Counsel for appellant contends, however, that the allegation of fraud and collusion was not necessary to entitle the plaintiff to recover, and that therefore the denial created an issue upon an immaterial matter.

But if the complaint had not alleged that the sheriff parted with the possession of the property by a fraudulent collusion with Buhne, it would not have stated a cause of action. It was held upon the former appeal that the execution sale, though irregular, was not void; that the sale to Buhne was completed by the payment of the purchase money, and that the purchaser was thereupon entitled to the immediate possession of the property. If, therefore, the alleged fraudulent collusion is an immaterial averment, it follows that Buhne was rightfully in possession of the property and was under no legal obligation to surrender it to the sheriff, upon the sale being vacated by the court, without repayment of the money which he had paid for it, and there is no allegation that the money was repaid or offered to be repaid. The plaintiff, as assignee of the Consumers’ Lumber Company, stands as the corporation would have stood. The order setting aside the sale, and which was set out in the complaint, shows that the money realized from the execution sale had been paid upon preferred claims against the lumber company, and therefore *505it had received the benefit of the money paid for the property. It was not in the sheriff’s hands so that he could refund it to Buline, and neither the corporation nor its assignee could retain the proceeds of the sale and have any legal or moral right to require Buhne to surrender the property to the sheriff, nor could the sheriff retake the property without such payment.

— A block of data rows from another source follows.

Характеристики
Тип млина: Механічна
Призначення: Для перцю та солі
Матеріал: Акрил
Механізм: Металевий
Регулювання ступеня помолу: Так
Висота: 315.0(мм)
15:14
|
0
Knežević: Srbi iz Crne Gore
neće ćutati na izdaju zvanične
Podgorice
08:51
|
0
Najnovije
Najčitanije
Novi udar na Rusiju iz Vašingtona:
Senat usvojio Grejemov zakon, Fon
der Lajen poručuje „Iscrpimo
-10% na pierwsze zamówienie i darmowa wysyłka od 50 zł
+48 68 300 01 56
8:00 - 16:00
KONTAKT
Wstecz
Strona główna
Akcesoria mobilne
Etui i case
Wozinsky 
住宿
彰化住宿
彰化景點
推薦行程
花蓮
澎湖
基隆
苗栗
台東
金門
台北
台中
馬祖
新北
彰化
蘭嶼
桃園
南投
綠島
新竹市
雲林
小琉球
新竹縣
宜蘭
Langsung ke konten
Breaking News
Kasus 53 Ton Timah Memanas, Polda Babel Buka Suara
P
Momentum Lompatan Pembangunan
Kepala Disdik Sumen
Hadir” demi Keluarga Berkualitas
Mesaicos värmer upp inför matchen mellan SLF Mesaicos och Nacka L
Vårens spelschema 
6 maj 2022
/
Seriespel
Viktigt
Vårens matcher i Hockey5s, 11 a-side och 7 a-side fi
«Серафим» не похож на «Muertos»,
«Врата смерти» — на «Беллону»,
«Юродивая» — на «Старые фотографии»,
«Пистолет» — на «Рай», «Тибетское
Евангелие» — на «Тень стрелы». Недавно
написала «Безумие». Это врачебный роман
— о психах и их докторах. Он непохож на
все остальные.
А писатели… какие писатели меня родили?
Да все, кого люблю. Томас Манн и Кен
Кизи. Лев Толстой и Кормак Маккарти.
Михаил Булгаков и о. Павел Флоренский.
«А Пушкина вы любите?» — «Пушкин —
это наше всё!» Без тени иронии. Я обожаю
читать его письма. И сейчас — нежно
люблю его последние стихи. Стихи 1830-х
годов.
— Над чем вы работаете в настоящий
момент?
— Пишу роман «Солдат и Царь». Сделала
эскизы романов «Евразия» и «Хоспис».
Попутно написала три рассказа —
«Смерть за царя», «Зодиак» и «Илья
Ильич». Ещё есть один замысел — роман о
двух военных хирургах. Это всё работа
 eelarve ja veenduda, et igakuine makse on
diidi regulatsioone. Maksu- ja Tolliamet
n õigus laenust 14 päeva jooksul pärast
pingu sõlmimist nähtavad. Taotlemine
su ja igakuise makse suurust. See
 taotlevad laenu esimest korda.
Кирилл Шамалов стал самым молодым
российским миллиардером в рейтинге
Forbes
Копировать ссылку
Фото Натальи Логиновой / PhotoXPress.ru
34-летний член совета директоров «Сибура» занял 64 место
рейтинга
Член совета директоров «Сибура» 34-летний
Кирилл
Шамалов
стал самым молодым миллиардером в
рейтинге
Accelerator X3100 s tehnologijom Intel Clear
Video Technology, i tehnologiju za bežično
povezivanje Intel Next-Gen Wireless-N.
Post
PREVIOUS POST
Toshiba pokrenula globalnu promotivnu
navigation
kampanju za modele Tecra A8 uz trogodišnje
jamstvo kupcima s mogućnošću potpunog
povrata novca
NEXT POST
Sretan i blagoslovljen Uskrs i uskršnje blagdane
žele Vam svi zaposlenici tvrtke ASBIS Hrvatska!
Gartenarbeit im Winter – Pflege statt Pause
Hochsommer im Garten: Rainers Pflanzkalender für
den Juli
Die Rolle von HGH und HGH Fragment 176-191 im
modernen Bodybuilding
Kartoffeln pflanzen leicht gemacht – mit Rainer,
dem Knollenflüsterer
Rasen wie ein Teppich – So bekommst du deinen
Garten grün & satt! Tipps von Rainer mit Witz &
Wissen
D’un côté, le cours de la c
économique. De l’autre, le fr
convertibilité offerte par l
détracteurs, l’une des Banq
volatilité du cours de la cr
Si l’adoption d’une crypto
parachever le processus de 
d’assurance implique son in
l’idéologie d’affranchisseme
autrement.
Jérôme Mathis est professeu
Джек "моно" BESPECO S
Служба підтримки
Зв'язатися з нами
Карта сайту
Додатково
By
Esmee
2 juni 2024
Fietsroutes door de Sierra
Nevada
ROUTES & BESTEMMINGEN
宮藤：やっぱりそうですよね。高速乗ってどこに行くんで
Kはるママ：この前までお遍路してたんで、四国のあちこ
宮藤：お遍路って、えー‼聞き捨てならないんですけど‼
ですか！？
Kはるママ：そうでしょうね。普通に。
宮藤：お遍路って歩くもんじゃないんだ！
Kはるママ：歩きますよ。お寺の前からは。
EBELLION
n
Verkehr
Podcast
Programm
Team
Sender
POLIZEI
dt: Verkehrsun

It is therefore clear that without the allegations of fraud and collusion no cause of action would have been stated; nor is it clear that with those allegations a cause of action is alleged, since the order of the court vacating the sale required the repayment of the money, and as that order ivas not complied with by the plaintiff, nor any offer made to comply with it, no duty rested upon the sheriff to retake the property. Either the issue was material or the complaint wholly bad, and in either case the judgment should be affirmed.

Belcher, C., and Chipman, C., concurred.

For the reasons given in the foregoing opinion the judgment is affirmed.

McFarland, J., Temple, J., Henshaw, J.